Re: cell recycling; reference implementation; param ordering; fresh lists

This page is part of the web mail archives of SRFI 32 from before July 7th, 2015. The new archives for SRFI 32 contain all messages, not just those from before July 7th, 2015.



shivers@xxxxxxxxxxxxx writes:

> I have changed the SRFI accordingly. The new draft is at
>     http://www.cc.gatech.edu/~shivers/srfi/srfi-32.txt
> and will propagate out to the standard url
>     http://srfi.schemers.org/srfi-32/srfi-32.html

done.

>     [On the subject of parameter order between the < arg & the data arg:]
>     Do you provide functions with the same _names_ as existing
>     implementations, or just the same interfaces?
>
> Hmm, there is a small amount of clash, but less than I would have supposed.
> Check the other-implementations summary. But even if the *names* don't clash,
> the *convention* is completely inverted from current practice, which is asking
> for confusion. 
>
> Let's hear from some other voices.

"Ben Goetter (in the field)" <goetter@xxxxxxxxxx> writes:

> "Operation currying" is a nice turn of phrase.  Chez gets the parameter
> order right by taking the opportunity to make its SORT parameter order
> agree with Scheme's MAP, FOR-EACH, and APPLY.  Yes, this is incompatible
> with Common Lisp, but it means that I-- I mean, a Scheme programmer--
> will guess the parameter sequence correctly.

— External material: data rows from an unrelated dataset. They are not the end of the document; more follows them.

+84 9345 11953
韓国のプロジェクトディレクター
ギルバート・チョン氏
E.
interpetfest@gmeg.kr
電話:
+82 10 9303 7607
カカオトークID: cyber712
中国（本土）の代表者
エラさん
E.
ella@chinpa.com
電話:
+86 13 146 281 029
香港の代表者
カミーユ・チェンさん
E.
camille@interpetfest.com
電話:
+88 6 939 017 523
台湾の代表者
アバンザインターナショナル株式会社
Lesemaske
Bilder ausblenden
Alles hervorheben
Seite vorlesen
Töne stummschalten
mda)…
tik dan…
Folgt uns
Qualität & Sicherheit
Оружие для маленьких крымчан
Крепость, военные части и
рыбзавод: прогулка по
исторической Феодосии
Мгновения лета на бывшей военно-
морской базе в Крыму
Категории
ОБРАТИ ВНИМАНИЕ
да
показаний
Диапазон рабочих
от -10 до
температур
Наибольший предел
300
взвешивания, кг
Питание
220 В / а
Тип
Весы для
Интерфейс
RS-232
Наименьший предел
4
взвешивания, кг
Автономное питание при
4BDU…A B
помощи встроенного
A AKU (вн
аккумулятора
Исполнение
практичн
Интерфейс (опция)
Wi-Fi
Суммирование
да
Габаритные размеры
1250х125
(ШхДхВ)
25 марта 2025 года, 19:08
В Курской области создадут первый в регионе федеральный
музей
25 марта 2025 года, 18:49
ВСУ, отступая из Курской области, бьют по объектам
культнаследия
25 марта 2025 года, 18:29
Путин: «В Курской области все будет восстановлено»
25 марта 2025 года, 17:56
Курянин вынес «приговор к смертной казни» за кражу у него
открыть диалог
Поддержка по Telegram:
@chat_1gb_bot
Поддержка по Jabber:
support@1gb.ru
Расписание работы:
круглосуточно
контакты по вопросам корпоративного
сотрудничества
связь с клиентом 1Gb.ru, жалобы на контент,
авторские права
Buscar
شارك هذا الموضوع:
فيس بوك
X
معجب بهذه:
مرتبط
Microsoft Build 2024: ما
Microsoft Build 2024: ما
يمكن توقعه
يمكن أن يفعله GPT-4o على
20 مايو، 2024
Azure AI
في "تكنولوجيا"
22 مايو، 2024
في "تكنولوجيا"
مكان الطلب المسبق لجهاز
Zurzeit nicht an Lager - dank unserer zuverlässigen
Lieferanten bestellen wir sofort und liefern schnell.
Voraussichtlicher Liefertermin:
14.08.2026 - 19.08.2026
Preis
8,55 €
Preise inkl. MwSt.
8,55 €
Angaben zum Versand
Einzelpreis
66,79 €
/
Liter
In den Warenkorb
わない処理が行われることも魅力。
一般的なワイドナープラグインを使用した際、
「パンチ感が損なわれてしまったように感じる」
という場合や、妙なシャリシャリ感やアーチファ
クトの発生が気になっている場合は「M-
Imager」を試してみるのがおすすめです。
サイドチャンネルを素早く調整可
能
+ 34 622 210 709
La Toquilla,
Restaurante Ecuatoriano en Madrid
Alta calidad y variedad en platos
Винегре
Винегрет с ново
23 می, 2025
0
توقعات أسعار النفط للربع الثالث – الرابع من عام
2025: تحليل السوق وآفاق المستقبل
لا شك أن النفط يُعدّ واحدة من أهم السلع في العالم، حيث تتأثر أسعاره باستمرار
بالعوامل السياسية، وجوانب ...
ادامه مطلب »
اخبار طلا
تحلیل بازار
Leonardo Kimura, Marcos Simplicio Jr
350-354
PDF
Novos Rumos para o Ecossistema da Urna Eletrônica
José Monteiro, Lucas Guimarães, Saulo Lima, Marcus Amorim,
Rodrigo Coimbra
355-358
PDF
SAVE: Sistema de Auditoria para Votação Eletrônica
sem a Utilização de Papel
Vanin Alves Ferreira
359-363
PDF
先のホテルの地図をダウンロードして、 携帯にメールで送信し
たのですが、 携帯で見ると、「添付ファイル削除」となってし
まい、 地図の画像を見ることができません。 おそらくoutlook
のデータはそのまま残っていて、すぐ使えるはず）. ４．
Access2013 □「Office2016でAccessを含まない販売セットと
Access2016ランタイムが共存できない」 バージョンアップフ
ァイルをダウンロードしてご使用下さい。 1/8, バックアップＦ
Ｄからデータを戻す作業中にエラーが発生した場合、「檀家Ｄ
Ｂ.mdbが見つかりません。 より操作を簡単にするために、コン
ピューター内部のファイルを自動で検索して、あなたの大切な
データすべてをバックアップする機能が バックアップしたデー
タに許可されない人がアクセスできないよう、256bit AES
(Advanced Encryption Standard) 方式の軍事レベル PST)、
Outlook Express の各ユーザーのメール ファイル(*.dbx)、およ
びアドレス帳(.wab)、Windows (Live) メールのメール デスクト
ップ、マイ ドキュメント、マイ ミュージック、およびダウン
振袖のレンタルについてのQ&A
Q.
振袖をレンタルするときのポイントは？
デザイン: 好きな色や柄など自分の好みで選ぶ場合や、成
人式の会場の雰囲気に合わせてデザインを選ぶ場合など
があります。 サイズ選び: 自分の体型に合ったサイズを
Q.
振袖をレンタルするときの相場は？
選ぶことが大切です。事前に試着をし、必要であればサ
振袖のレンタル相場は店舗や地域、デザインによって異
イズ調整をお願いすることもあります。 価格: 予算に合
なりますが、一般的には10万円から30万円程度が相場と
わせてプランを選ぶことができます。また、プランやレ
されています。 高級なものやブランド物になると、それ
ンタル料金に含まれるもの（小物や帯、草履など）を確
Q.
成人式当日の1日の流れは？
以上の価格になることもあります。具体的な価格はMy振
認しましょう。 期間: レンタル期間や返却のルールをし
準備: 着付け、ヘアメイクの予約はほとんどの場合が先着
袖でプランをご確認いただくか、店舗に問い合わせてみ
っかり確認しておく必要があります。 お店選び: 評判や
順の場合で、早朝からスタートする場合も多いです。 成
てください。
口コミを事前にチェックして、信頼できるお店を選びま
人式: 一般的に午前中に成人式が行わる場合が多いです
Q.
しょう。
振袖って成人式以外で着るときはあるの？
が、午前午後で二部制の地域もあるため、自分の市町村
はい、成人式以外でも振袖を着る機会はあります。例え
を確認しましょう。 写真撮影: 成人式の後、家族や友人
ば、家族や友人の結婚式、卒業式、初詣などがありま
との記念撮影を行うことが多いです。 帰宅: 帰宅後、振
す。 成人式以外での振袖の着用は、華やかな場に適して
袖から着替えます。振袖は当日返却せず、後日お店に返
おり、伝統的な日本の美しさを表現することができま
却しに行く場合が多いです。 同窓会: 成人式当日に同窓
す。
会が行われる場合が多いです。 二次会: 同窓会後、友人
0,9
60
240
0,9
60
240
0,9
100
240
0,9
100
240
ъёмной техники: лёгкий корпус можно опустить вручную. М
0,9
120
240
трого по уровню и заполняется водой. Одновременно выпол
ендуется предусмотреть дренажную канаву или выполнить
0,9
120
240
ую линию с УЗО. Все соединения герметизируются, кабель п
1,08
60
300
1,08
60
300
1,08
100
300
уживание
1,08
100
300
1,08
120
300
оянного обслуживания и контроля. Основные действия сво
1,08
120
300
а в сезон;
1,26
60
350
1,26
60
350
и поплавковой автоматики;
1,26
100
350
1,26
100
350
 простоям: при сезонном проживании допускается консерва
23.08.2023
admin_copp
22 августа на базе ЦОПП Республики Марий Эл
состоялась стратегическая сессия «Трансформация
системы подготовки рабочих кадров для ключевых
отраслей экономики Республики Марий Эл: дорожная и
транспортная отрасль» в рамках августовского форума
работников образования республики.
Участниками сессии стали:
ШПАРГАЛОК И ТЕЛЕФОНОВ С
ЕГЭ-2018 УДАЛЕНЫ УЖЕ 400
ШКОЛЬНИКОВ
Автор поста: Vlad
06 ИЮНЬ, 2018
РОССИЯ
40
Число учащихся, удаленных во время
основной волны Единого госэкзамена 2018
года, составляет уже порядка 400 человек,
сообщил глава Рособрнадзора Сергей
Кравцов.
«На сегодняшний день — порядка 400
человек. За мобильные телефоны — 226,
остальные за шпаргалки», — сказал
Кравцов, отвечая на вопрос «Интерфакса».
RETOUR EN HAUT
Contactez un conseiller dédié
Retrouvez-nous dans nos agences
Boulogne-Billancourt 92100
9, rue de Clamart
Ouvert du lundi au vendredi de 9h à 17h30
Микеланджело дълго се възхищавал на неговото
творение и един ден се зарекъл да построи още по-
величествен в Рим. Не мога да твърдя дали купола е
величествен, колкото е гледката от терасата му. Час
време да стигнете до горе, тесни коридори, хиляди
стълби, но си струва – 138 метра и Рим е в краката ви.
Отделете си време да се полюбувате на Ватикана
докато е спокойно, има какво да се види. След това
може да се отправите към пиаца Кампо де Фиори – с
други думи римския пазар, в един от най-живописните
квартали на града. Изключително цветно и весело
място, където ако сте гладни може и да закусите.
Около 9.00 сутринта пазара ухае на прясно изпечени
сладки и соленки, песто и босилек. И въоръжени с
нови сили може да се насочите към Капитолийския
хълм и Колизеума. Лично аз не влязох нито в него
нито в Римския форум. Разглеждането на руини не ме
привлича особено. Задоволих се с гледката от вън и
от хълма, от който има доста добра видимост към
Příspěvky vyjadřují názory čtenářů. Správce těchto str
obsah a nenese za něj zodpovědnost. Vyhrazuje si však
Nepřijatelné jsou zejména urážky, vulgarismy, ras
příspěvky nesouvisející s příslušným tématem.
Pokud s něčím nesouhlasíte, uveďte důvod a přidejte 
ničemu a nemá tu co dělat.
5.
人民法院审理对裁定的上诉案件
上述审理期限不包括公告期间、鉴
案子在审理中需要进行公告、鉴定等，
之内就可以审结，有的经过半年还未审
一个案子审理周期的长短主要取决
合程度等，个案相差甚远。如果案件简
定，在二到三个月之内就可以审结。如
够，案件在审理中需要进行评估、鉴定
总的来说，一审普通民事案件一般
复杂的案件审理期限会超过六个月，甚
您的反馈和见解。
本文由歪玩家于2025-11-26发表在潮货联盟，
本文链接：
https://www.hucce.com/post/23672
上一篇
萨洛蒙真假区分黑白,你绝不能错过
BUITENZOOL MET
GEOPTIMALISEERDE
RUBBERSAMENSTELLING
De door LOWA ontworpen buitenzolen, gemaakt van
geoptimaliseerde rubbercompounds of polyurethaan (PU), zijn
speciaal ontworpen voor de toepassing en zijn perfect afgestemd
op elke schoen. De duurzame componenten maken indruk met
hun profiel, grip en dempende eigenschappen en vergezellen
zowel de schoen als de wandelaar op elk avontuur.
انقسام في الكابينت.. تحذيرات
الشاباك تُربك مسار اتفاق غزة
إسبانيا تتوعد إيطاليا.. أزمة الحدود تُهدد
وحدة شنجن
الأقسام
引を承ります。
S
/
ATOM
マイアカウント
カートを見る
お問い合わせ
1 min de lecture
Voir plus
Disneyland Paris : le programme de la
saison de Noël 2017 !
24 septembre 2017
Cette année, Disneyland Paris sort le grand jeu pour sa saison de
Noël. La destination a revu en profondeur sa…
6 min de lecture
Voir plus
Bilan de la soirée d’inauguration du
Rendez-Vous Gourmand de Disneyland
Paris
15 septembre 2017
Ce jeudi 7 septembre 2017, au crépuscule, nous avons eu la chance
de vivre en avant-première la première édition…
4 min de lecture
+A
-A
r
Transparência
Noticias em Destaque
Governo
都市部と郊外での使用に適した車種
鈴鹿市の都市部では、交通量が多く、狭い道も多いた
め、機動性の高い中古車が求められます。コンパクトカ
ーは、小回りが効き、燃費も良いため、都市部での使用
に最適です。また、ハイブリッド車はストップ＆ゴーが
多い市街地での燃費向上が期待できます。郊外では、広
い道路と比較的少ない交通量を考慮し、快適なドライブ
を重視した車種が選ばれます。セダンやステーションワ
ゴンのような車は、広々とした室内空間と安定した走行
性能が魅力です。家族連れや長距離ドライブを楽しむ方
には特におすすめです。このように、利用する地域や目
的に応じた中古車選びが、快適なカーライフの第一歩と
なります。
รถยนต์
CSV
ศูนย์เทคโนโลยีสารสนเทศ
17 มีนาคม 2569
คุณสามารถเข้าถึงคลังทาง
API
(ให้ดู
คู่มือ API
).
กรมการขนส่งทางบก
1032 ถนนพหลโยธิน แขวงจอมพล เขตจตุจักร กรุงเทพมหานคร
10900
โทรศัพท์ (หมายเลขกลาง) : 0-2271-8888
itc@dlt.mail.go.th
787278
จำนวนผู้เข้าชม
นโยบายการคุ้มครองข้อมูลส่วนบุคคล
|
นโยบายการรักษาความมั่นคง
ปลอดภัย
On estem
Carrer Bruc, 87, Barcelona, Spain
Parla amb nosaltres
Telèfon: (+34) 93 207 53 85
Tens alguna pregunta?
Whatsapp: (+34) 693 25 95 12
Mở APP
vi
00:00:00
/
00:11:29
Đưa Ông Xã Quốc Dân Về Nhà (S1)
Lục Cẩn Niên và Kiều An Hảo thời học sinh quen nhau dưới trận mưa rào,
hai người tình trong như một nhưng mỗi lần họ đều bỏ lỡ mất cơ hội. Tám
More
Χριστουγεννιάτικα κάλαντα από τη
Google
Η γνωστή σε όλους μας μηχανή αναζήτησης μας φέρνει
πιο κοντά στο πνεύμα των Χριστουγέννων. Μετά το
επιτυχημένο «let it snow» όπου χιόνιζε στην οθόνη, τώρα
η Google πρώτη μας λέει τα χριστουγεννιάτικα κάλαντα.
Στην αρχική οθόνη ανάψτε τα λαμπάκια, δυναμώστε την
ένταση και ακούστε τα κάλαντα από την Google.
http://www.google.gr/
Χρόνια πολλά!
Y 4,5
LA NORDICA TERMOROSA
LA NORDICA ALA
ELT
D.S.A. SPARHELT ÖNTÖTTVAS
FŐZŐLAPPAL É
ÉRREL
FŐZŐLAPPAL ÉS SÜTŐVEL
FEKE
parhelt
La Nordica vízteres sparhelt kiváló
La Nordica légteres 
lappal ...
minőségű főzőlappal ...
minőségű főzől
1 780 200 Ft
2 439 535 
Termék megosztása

I also believe that Chez is doing the Right Thing by changing the
order of the parameters in the sort procedure, and friends.  This order
agrees not only with Scheme's MAP, FOR-EACH, etc. but also with several
other procedures: FILTER, FILTER-IF, SOME, EVERY, and in general, with
all procedures that apply a procedure to a given set of data-structures.

A lot of useful code out there will break with such a change, no
questions there.  Nevertheless, it is maybe for the best, and a well
written library, as I'm sure Olin's is, will ease the transition.

I can live with the Common Lisp convention, not very happy, though.